Star Trek: Dagger of the Mind (1966)
Season 1, Episode 9
8/10
Star Trek The Original Series--Dagger of the Mind
11 May 2013
Warning: Spoilers
Dr. Simon van Gelder (Morgan Woodward) escapes a penal colony on board the Enterprise by way of a cargo box transported from the planet. He seems to be a mad, violent escaped lunatic who could leave a body count on the ship but there's a definite motivation in his actions, making it to the bridge, having taken a phaser from an officer, and demanding asylum from Captain Kirk. After being subdued by the Vulcan neck pinch from Spock, McCoy wants to examine van Gelder, once a renowned psychiatric doc, now reduced to a barely-coherent, tortured mind. When van Gelder attempts to speak he can only give a few bits of information before bouts with horrible pain anguish him into a physical wreck. McCoy will appeal to Spock to use the ancient Vulcan mind meld technique to probe van Gelder's tormented mind for answers. Meanwhile, Kirk, reluctant but carrying out the duty of his position when McCoy states in his medical log doubts in regards to the techniques used by the distinguished Dr. Tristan Adams (James Gregory; The Manchurian Candidate), transports, with an officer recommended by Bones due to her field in psychiatry, with Dr. Helen Noel (Marianna Hill; High Plains Drifter / Blood Beach) to the penal colony to "investigate" the methods used on the patients. Discovered by Spock and McCoy during the mind meld, a machine is mentioned by van Gelder--Kirk is interested in its effectiveness when he visits it while on his tour and wants Noel to guide him through how it operates, with Adams using it on him because of the threat the Captain poses to his secret misbehavior--describing it as a neural neutralizer. Adams, it is soon realized, is responsible for using the machine to wipe the minds of his patients, replacing his own thoughts and commands, such methods giving him quite the power to influence anyone he so chooses. Kirk will need Noel to shut down the power while Adams forcibly uses the mind sucking machine to further torture the Captain. If the power is shut down, Spock and security can beam down because the penal colony has a forcefield that disrupts transportation.
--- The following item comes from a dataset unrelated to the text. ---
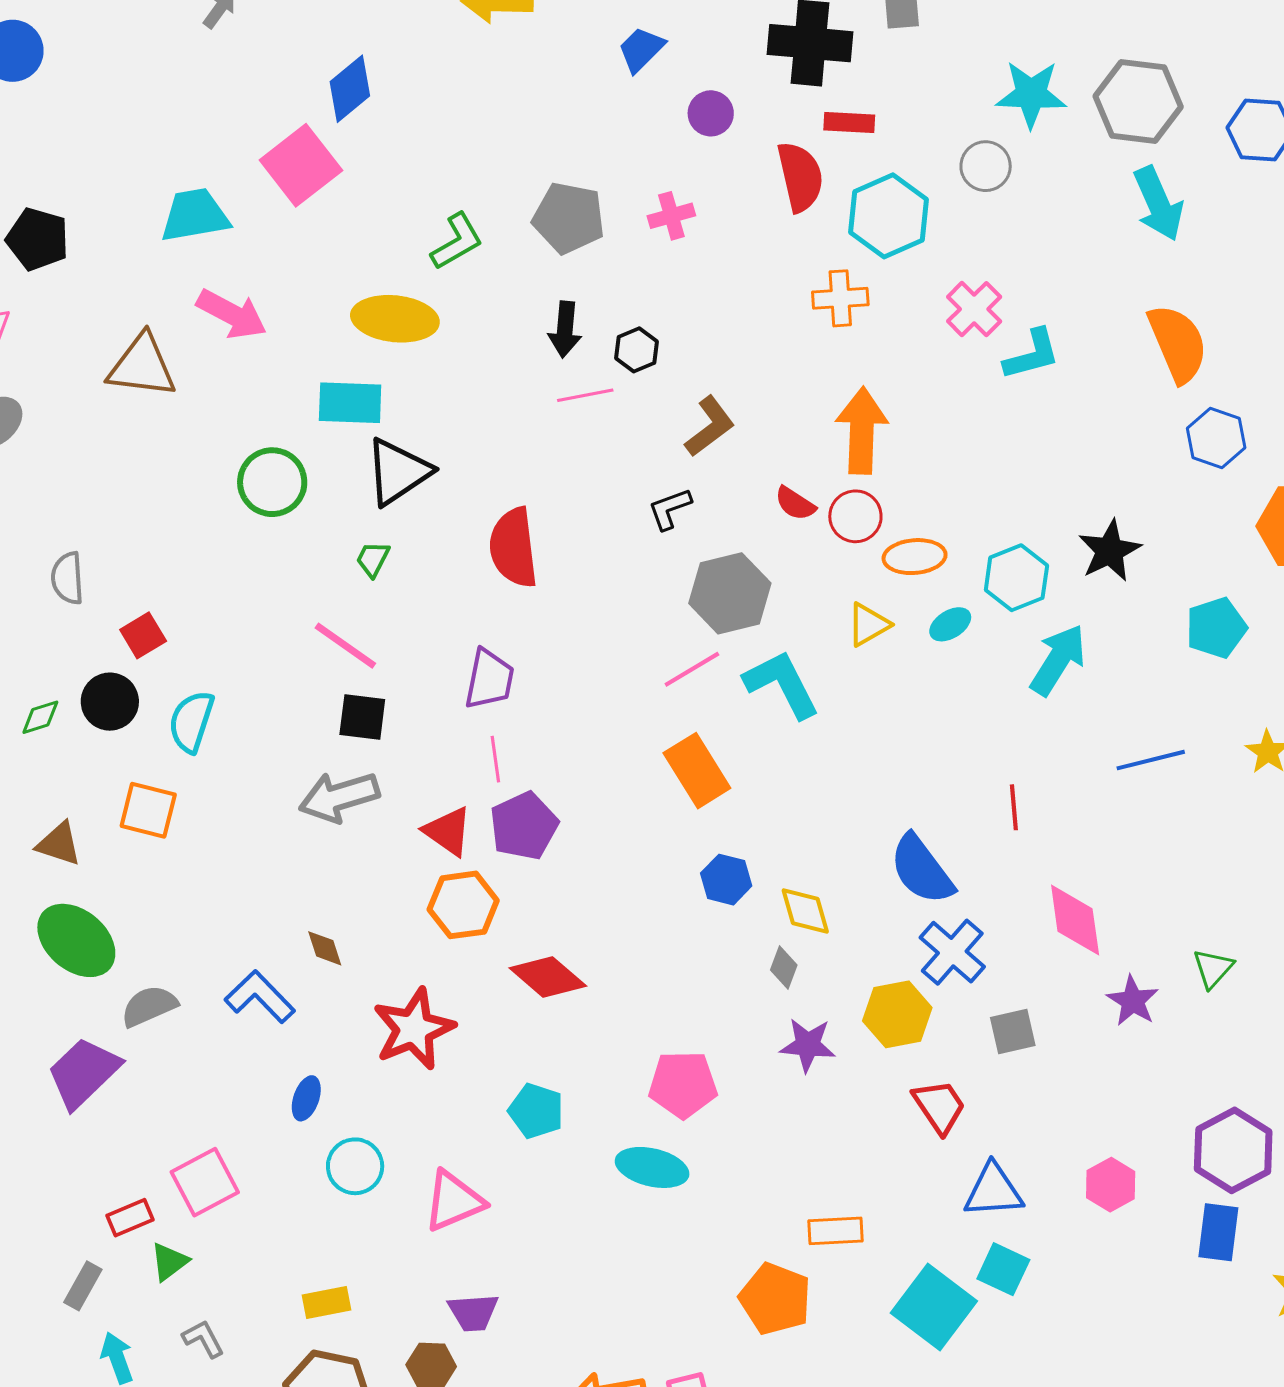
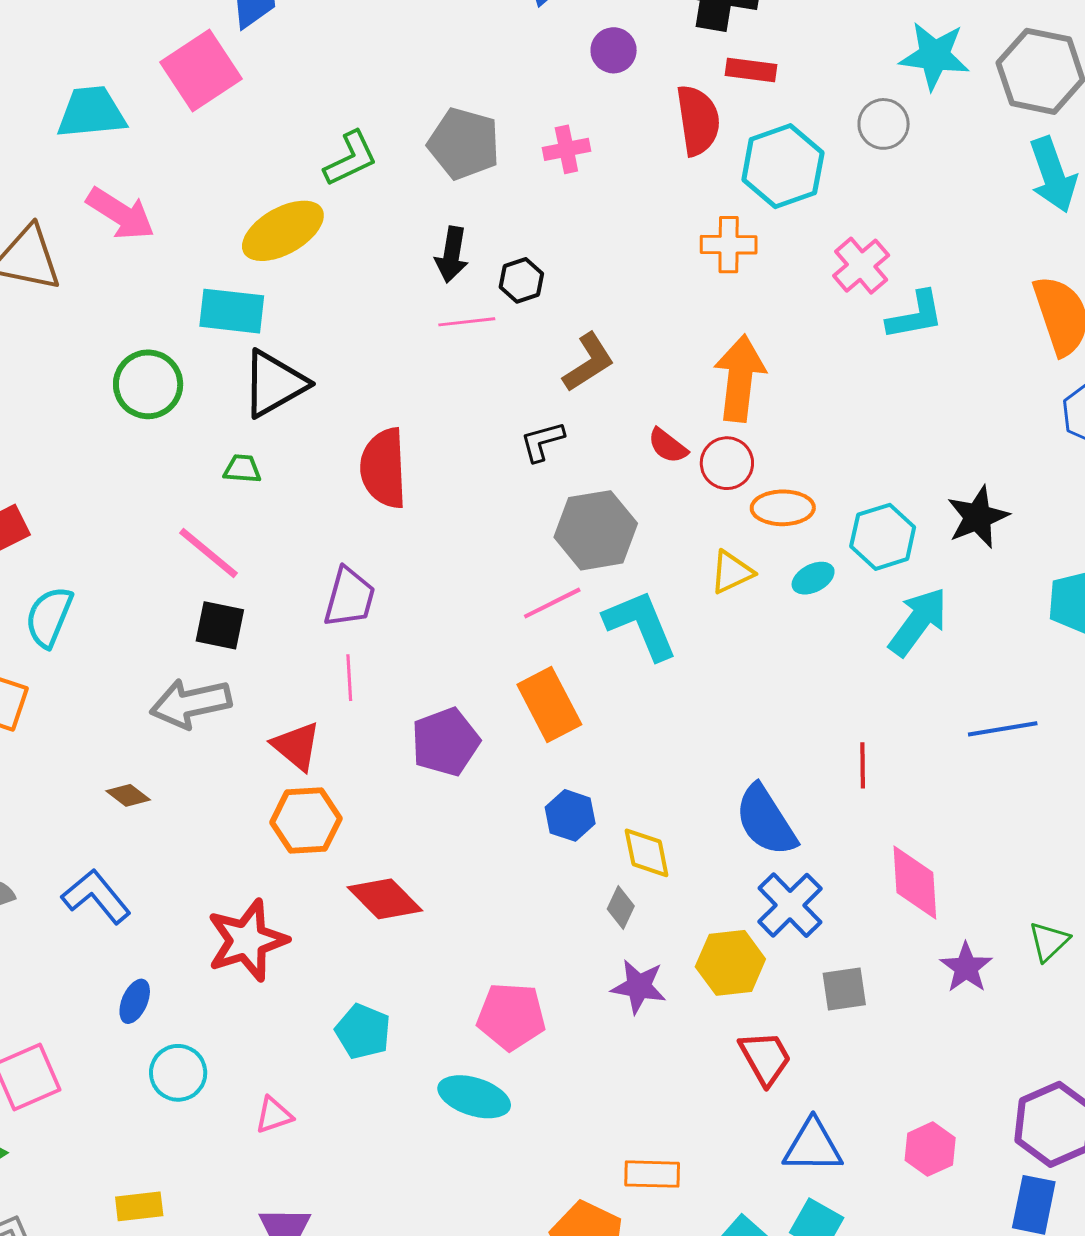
yellow ellipse: (395, 319) -> (283, 231), turned -40
green trapezoid: (373, 559) -> (242, 469), turned 63
purple pentagon: (524, 826) -> (445, 742), moved
brown diamond: (325, 948) -> (128, 795), moved, turned -39
pink triangle: (454, 1201) -> (274, 1115), size x0.6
Woodward certainly convinces as someone mentally enduring some serious pain, showing it on his face and providing the bodily suffering that might result in resisting Adams' control. Gregory puts on quite a face of total collaboration with Kirk in regards to how tip top his operations are, so willing to allow total scrutinized study of his work in the rehabilitation of his patients and the living conditions produced by his treatment. It doesn't come as no surprise that he's actually an evil bastard raping the minds and thoughts of people that fall prey to his dastardly machine (the way it sounds and rotates, and the agonizing cries of those who sit in the chair, this machine is a beast), because Gregory plays him as someone with a smile on his face and a dagger (pun intended) clamped in a fist like grip behind his back ready to stab. The mind meld itself is fascinating to watch: Spock almost seems to be in a state of ecstatic bliss while clutching the surrounding face and forehead of Woodward, who is actually calm and in complete peace while under this Vulcan probe. That final scene where Kirk sits in his Captain's chair, looking at the planet he barely escaped with his sanity intact, his face totally aware of what his mind had just been through, certainly explains a lot of what it might be like to endure such a hardship. The scene where Gregory gets more than a taste of his own medicine, but without the person on the other side providing his own thoughts, totally alone to be mind sucked into his own oblivion, is a fitting end to him for what he done to those under his care.